[Start of Attachment]

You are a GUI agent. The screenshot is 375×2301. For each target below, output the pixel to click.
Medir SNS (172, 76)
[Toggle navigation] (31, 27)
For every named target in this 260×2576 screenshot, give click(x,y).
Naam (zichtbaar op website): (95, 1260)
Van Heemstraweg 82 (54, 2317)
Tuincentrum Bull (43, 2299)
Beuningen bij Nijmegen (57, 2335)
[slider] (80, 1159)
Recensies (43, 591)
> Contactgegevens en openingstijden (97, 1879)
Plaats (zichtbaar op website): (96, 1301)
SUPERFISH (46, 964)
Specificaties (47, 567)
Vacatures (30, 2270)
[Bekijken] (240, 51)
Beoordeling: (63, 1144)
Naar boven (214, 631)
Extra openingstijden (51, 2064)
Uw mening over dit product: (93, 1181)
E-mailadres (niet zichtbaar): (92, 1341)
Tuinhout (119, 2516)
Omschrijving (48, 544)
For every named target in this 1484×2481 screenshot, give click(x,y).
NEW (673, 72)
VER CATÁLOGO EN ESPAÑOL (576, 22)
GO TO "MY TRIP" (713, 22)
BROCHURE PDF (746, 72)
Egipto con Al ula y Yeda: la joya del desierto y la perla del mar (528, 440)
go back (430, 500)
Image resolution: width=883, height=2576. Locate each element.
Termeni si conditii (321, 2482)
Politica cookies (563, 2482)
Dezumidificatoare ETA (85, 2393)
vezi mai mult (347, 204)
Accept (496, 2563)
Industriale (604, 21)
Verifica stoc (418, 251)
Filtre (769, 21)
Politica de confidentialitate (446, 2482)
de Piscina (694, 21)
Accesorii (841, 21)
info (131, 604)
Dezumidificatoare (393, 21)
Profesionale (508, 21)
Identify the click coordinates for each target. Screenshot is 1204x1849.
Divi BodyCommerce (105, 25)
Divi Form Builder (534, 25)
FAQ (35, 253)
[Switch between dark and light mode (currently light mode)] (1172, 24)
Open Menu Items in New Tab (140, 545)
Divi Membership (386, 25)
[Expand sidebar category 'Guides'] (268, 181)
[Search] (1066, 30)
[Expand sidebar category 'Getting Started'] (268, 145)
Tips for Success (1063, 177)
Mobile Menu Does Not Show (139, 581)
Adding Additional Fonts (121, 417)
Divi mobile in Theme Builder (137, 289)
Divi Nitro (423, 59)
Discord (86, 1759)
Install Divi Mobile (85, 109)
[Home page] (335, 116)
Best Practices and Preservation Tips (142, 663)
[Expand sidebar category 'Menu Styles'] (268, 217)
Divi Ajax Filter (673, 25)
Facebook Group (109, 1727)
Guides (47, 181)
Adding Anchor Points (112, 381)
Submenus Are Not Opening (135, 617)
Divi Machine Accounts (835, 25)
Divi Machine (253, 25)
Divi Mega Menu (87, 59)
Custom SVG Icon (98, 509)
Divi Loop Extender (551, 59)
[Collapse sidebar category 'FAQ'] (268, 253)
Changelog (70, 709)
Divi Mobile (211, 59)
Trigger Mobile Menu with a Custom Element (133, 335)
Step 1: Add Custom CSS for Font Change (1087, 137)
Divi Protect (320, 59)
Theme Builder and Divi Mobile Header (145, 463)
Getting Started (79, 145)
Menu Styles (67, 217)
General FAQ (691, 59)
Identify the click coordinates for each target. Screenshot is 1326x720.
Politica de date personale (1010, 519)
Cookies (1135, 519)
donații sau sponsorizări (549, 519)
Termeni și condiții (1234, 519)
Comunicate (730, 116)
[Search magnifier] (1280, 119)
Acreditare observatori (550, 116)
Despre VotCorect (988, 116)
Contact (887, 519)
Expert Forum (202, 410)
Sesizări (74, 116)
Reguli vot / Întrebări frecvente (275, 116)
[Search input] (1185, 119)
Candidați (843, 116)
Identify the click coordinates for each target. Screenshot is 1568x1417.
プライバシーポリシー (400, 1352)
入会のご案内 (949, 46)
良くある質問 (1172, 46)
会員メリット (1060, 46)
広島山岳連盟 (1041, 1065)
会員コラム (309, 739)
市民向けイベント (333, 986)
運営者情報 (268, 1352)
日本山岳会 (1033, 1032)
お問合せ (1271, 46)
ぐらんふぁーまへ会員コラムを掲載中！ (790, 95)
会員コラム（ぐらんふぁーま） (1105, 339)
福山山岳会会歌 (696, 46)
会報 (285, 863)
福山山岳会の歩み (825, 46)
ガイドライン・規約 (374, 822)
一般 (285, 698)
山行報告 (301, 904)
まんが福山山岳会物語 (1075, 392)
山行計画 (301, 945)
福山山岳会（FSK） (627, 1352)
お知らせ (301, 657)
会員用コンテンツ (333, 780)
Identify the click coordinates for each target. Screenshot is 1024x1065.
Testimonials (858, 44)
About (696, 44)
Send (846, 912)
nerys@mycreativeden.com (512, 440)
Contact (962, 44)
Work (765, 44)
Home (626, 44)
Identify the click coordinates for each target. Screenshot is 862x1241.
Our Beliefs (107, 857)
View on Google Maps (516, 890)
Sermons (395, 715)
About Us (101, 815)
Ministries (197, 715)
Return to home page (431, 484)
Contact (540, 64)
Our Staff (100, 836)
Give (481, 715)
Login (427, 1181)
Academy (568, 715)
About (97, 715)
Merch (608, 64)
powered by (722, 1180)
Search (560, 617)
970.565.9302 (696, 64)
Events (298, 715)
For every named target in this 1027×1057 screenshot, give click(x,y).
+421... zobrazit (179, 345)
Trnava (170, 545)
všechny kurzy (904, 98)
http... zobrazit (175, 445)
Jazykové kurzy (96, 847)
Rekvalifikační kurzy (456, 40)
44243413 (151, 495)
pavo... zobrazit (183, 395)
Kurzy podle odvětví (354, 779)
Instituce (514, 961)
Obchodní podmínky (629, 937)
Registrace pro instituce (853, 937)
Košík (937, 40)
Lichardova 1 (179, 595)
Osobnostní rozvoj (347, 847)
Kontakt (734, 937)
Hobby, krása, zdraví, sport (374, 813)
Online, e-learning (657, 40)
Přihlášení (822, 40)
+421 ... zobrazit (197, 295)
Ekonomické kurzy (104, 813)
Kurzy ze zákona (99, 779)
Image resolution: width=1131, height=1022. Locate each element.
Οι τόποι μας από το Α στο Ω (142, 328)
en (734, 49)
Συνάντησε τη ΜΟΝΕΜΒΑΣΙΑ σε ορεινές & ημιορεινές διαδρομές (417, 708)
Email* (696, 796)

[End of Attachment]

WHAT THE EXERCISE ASKS |
Transcribe each line of the data above, unaltered, from the one where "Industriale (604, 21)" appears to the one where "FAQ (35, 253)" appears, inclusive of both.

SOLUTION TO THIS PROBLEM |
Industriale (604, 21)
Verifica stoc (418, 251)
Filtre (769, 21)
Politica de confidentialitate (446, 2482)
de Piscina (694, 21)
Accesorii (841, 21)
info (131, 604)
Dezumidificatoare (393, 21)
Profesionale (508, 21)
Identify the click coordinates for each target. Screenshot is 1204x1849.
Divi BodyCommerce (105, 25)
Divi Form Builder (534, 25)
FAQ (35, 253)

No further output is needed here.